Around 1970, shower ads featured just simple tubs with showers, but by the 1980s, they featured women relaxing in a cloud of steam.

Showering has become a kind of leisure activity.

In addition, it helps us to change our everyday life.

During the day, people often do various things and change roles: sit at the desk in the office, go to tennis, be parents, go to dinner with friends.

Showering is an activity between those roles.

The shower cabin is a portal that transforms us from one personality to another.

"If we go back 100 years, we didn't shower every day, because a shower wasn't available to everyone," says Professor Kristen Gram-Hansen from the Department of Urban Planning at Aalborg University in Denmark.

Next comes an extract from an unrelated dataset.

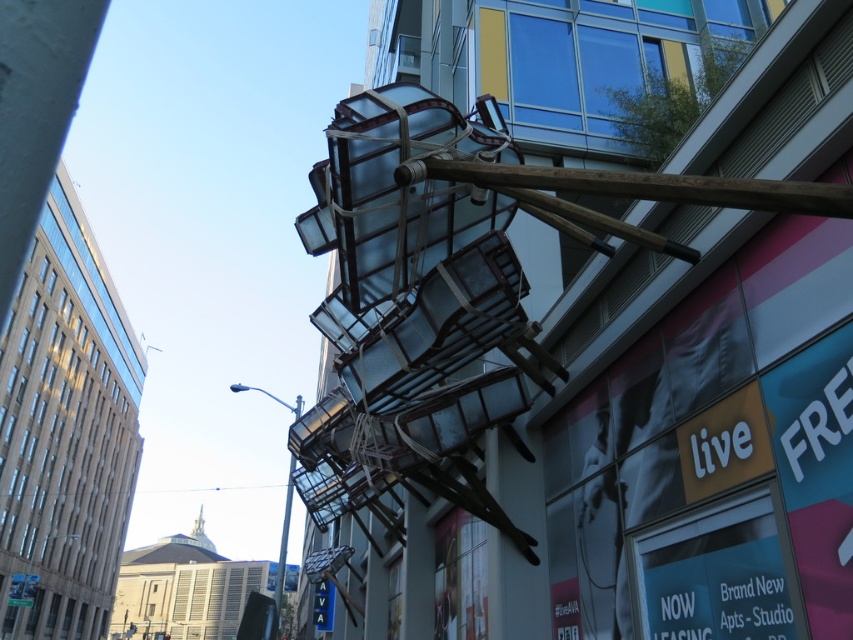 You are a delivery person trying to reach the rooftop of the building. There is a wooden pole at upper center. Can you use it to climb up?

The wooden pole at upper center is located at point (636, 184), which is on the upper part of the building. However, the description does not mention any ladders or footholds on the pole, so it might not be suitable for climbing to reach the rooftop.

Looking at this image, you are standing in front of the modern building and notice two points marked on the facade. The first point is at coordinates point [430,173] and the second at point [279,593]. Which point is closer to your current position?

Point [430,173] is closer to the camera than point [279,593], so the first point is closer to your current position.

"We don't shower for health reasons. We shower because it's normal."

That frequent showering is a rule of social behavior becomes apparent in certain settings, such as hiking or music festivals, she says.

There are different rules and suddenly it's okay to shower less often.

Getty Images

What does the future hold? Will we all be avoiding the shower soon"?

It's unlikely.

Experts do not notice that people shower less often for environmental reasons.

"This is not a case where something slowly grows and then we all say, 'Oh, that was a bad idea! Let's stop,'" says Southerton.

"You can't turn back time. Showering rules are now embedded in our society."

It seems that my habit of showering less often will still bother some.

I agree with McCarthy.

"I think showering often is a kind of performance," he says.

"Why do we wash? Mainly because we're afraid someone else will tell us we stink...

"I faced that fear and here I am alive".